Example from infosec

There is a principle in computer security called The Principle of Least Privilege. It says that a user or program should have exactly as much authority as necessary but no more. This constrains the power of the entity, but greatly enhances the power of others to predict and reason about what the entity is going to do, resulting in the following benefits:

  • Compositionality – The fewer privileges a component requires, the easier it is to deploy inside a larger environment. For the purposes of safety, higher privileges are a barrier to composition since a composite system requires the highest privileges of any of its components.
  • Modularity – A component with restricted privileges is easier to reason about in the sense that its interaction with other components will be limited. We can reason mechanically about where this limit actually is, which gives us better guarantees about the the security and stability of the overall system. A restricted component is also easier to test in isolation, since it can be run inside an overall restricted environment.

Example from politics

Some might notice an analogy between the Principle of Least Privilege and the idea of a constitutionally limited government. An absolute dictatorship or pure democracy will have absolute power to enact whatever whim strikes the ruler or majority at the moment. But the overall stability, security, and freedom of the people is greatly enhanced by the presence of legal limits on the power of the government. A limited constitutional republic also makes for a better neighbor to other states.

More generally, a ban on the initiation of physical force by one citizen against another, or by the government against citizens, or against other states, makes for a peaceful and prosperous society. The “cost” of such a system is the inability of one person (or even a great number of people) to impose their preferences on others by force.

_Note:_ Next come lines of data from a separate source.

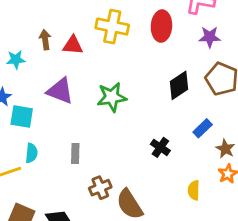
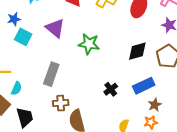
blue rectangle: (203, 128) -> (144, 86), size x1.5
cyan semicircle: (32, 153) -> (16, 88), moved
gray rectangle: (75, 153) -> (51, 74), size x1.6

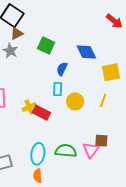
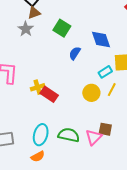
cyan rectangle: (58, 89) -> (105, 72), moved, turned 48
yellow circle: (75, 101) -> (91, 93), moved
orange semicircle: (38, 176) -> (38, 156), turned -120

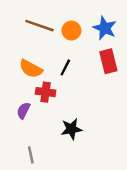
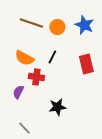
red rectangle: (108, 61) -> (86, 64), moved
gray line: (31, 155) -> (24, 128), turned -32

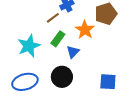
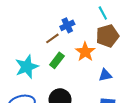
blue triangle: (73, 52) -> (105, 75), moved, turned 32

An example from mathematics

The framework of two-dimensional Euclidean geometry is simply an empty page on which we can construct lines and curves using tools like a compass and straightedge. When we go from that framework to a Cartesian one, we constrain ourselves to reasoning on a grid of pairs of numbers. This is a tradeoff between expressivity and analyzability. When we move fom Euclidean to Cartesian geometry, we lose the ability to assume isotropy of space, intersection of curves, and compatibility between dimensions. But we gain much more powerful things through the restriction: the ability to precisely define geometric objects, to do arithmetic with them, to generalize to higher dimensions, and to reason with higher abstractions like linear algebra and category theory.

Examples from everyday life

Driving on roads

Roads constrain the routes we can take when we drive or walk. We give up moving in a straight line to wherever we want to go. But the benefit is huge. Roads let us get to where we’re going much faster and more safely than we would otherwise.

Commodity components

Let’s say you make a decision to have only one kind of outfit that you wear on a daily basis. You just go out and buy multiple identical outfits. Whereas you have lost the ability to express yourself by the things you wear, you have gained a certain ability to reason about your clothing. The system is also fault-tolerant and compositional!

Summary

What is this principle? Here are some ways of saying it:

  • Things that are maximally general for first-order applications are minimally useful for higher-order applications, and vice versa.
  • A language that is maximally expressive is minimally analyzable.
  • A simplifying assumption at one semantic level paves the way to a richer structure at a higher semantic level.

What do you think? Can you think of a way to integrate these examples into a general principle? Do you have other favorite examples of this principle in action? Is this something everyone already knows about and I’m just late to the party?